**Your instructions:**
Find and copy the lines in the records beneath this task that contain the word "spoqa".

(Beginning of Data records)

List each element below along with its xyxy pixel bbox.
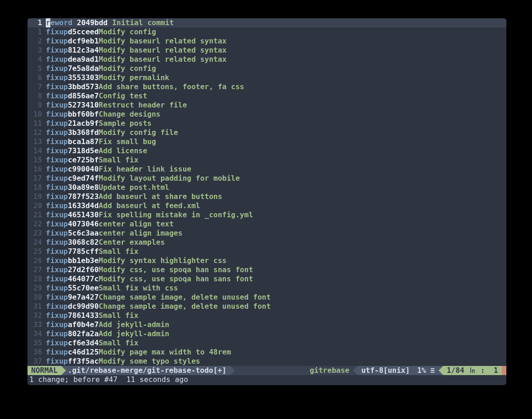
commit-message: Small fix <box>99 247 139 256</box>
rebase-command: fixup <box>46 183 68 192</box>
commit-message: Modify config <box>99 64 156 73</box>
commit-hash: 3b368fd <box>68 128 98 137</box>
editor-line[interactable]: 15fixup ce725bf Small fix <box>27 156 506 165</box>
line-number: 13 <box>27 137 44 146</box>
commit-message: Modify baseurl related syntax <box>99 37 227 46</box>
editor-pane[interactable]: 1 reword 2049bdd Initial commit 1fixup d… <box>27 18 506 385</box>
commit-hash: 464077c <box>68 274 98 284</box>
commit-message: Change designs <box>99 110 161 119</box>
editor-line[interactable]: 22fixup 4073046 center align text <box>27 220 506 229</box>
commit-message: Add jekyll-admin <box>99 329 169 338</box>
commit-hash: 2049bdd <box>77 18 108 27</box>
commit-message: Fix small bug <box>99 137 156 146</box>
commit-message: center align images <box>99 229 183 238</box>
commit-hash: 802fa2a <box>68 329 98 338</box>
commit-message: Sample posts <box>99 119 152 128</box>
commit-message: Initial commit <box>112 18 174 27</box>
commit-message: Change sample image, delete unused font <box>99 302 271 311</box>
line-number: 12 <box>27 128 44 137</box>
editor-line[interactable]: 34fixup 802fa2a Add jekyll-admin <box>27 329 506 338</box>
editor-line[interactable]: 24fixup 3068c82 Center examples <box>27 238 506 247</box>
editor-line[interactable]: 17fixup c9ed74f Modify layout padding fo… <box>27 174 506 183</box>
commit-hash: dea9ad1 <box>68 55 98 64</box>
commit-message: Small fix <box>99 338 139 348</box>
rebase-command: fixup <box>46 293 68 302</box>
rebase-command: fixup <box>46 146 68 156</box>
editor-line[interactable]: 19fixup 787f523 Add baseurl at share but… <box>27 192 506 201</box>
percent-indicator: 1% ≡ <box>413 366 439 375</box>
line-number: 25 <box>27 247 44 256</box>
rebase-command: fixup <box>46 229 68 238</box>
rebase-command: fixup <box>46 101 68 110</box>
rebase-command: fixup <box>46 73 68 82</box>
editor-line[interactable]: 29fixup 55c70ee Small fix with css <box>27 284 506 293</box>
editor-line[interactable]: 20fixup 1633d4d Add baseurl at feed.xml <box>27 201 506 210</box>
commit-hash: dc99d90 <box>68 302 98 311</box>
editor-line-current[interactable]: 1 reword 2049bdd Initial commit <box>27 18 506 27</box>
editor-line[interactable]: 32fixup 7861433 Small fix <box>27 311 506 320</box>
line-number: 5 <box>27 64 44 73</box>
editor-line[interactable]: 33fixup af0b4e7 Add jekyll-admin <box>27 320 506 329</box>
line-number: 26 <box>27 256 44 265</box>
commit-hash: 1633d4d <box>68 201 98 210</box>
editor-line[interactable]: 16fixup c990040 Fix header link issue <box>27 165 506 174</box>
line-number: 32 <box>27 311 44 320</box>
commit-message: Restruct header file <box>99 101 187 110</box>
commit-message: Fix header link issue <box>99 165 191 174</box>
separator-icon <box>439 366 443 375</box>
line-number: 10 <box>27 110 44 119</box>
editor-line[interactable]: 21fixup 4651430 Fix spelling mistake in … <box>27 210 506 220</box>
editor-line[interactable]: 9fixup 5273410 Restruct header file <box>27 101 506 110</box>
commit-hash: 812c3a4 <box>68 46 98 55</box>
line-number: 21 <box>27 210 44 220</box>
commit-hash: 30a89e8 <box>68 183 98 192</box>
separator-icon <box>353 366 358 375</box>
rebase-command: fixup <box>46 91 68 101</box>
editor-line[interactable]: 23fixup 5c6c3aa center align images <box>27 229 506 238</box>
editor-line[interactable]: 18fixup 30a89e8 Update post.html <box>27 183 506 192</box>
line-number: 17 <box>27 174 44 183</box>
editor-line[interactable]: 2fixup dcf9eb1 Modify baseurl related sy… <box>27 37 506 46</box>
editor-line[interactable]: 7fixup 3bbd573 Add share buttons, footer… <box>27 82 506 91</box>
editor-line[interactable]: 14fixup 7318d5e Add license <box>27 146 506 156</box>
rebase-command: eword <box>50 18 72 27</box>
commit-hash: 5c6c3aa <box>68 229 98 238</box>
editor-line[interactable]: 6fixup 3553303 Modify permalink <box>27 73 506 82</box>
editor-line[interactable]: 37fixup ff3f5ac Modify some typo styles <box>27 357 506 366</box>
rebase-command: fixup <box>46 55 68 64</box>
editor-line[interactable]: 31fixup dc99d90 Change sample image, del… <box>27 302 506 311</box>
editor-line[interactable]: 4fixup dea9ad1 Modify baseurl related sy… <box>27 55 506 64</box>
commit-message: Modify permalink <box>99 73 169 82</box>
rebase-command: fixup <box>46 119 68 128</box>
position-indicator: 1/84 ㏑ : 1 <box>443 366 502 375</box>
editor-line[interactable]: 35fixup cf6e3d4 Small fix <box>27 338 506 348</box>
rebase-command: fixup <box>46 27 68 37</box>
editor-line[interactable]: 3fixup 812c3a4 Modify baseurl related sy… <box>27 46 506 55</box>
editor-line[interactable]: 12fixup 3b368fd Modify config file <box>27 128 506 137</box>
editor-line[interactable]: 30fixup 9e7a427 Change sample image, del… <box>27 293 506 302</box>
commit-hash: 7861433 <box>68 311 98 320</box>
commit-message: Modify config file <box>99 128 178 137</box>
line-number: 28 <box>27 274 44 284</box>
editor-line[interactable]: 26fixup bb1eb3e Modify syntax highlighte… <box>27 256 506 265</box>
commit-hash: 7e5a8da <box>68 64 98 73</box>
commit-message: Modify baseurl related syntax <box>99 55 227 64</box>
commit-message: Modify page max width to 48rem <box>99 348 231 357</box>
editor-line[interactable]: 36fixup c46d125 Modify page max width to… <box>27 348 506 357</box>
editor-line[interactable]: 13fixup bca1a87 Fix small bug <box>27 137 506 146</box>
rebase-command: fixup <box>46 348 68 357</box>
editor-line[interactable]: 10fixup bbf60bf Change designs <box>27 110 506 119</box>
rebase-command: fixup <box>46 201 68 210</box>
line-number: 35 <box>27 338 44 348</box>
editor-line[interactable]: 28fixup 464077c Modify css, use spoqa ha… <box>27 274 506 284</box>
editor-line[interactable]: 8fixup d856ae7 Config test <box>27 91 506 101</box>
editor-line[interactable]: 25fixup 7785cff Small fix <box>27 247 506 256</box>
command-line[interactable]: 1 change; before #47 11 seconds ago <box>27 375 506 384</box>
line-number: 1 <box>27 18 44 27</box>
editor-line[interactable]: 27fixup 27d2f60 Modify css, use spoqa ha… <box>27 265 506 274</box>
line-number: 15 <box>27 156 44 165</box>
editor-line[interactable]: 11fixup 21acb9f Sample posts <box>27 119 506 128</box>
editor-line[interactable]: 1fixup d5cceed Modify config <box>27 27 506 37</box>
commit-hash: ce725bf <box>68 156 98 165</box>
editor-line[interactable]: 5fixup 7e5a8da Modify config <box>27 64 506 73</box>
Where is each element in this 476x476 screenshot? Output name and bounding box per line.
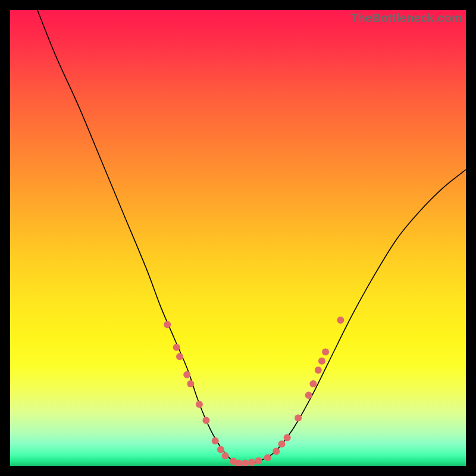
bead-point bbox=[273, 448, 280, 455]
bead-point bbox=[202, 416, 209, 424]
bottleneck-curve bbox=[37, 10, 466, 464]
bead-point bbox=[187, 380, 194, 387]
bead-point bbox=[222, 452, 229, 459]
bead-point bbox=[309, 380, 317, 387]
bead-point bbox=[176, 353, 183, 360]
bead-point bbox=[248, 459, 255, 466]
bead-point bbox=[255, 458, 262, 465]
bead-point bbox=[284, 434, 291, 441]
bead-point bbox=[264, 454, 271, 461]
bead-point bbox=[318, 358, 325, 365]
bead-point bbox=[173, 344, 180, 351]
bead-point bbox=[164, 321, 171, 328]
bead-point bbox=[337, 317, 344, 324]
bead-point bbox=[183, 371, 190, 378]
curve-svg bbox=[10, 10, 466, 466]
bead-group bbox=[164, 317, 344, 466]
bead-point bbox=[196, 401, 203, 408]
bead-point bbox=[305, 392, 312, 399]
bead-point bbox=[315, 367, 322, 374]
bead-point bbox=[295, 415, 302, 422]
bead-point bbox=[322, 349, 329, 356]
bead-point bbox=[278, 440, 286, 447]
bead-point bbox=[212, 437, 219, 444]
bead-point bbox=[217, 446, 224, 453]
bead-point bbox=[242, 459, 249, 466]
plot-area: TheBottleneck.com bbox=[10, 10, 466, 466]
chart-frame: TheBottleneck.com bbox=[0, 0, 476, 476]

(End of Data records)

**Task response:**
editor-line[interactable]: 28fixup 464077c Modify css, use spoqa ha… <box>27 274 506 284</box>
editor-line[interactable]: 27fixup 27d2f60 Modify css, use spoqa ha… <box>27 265 506 274</box>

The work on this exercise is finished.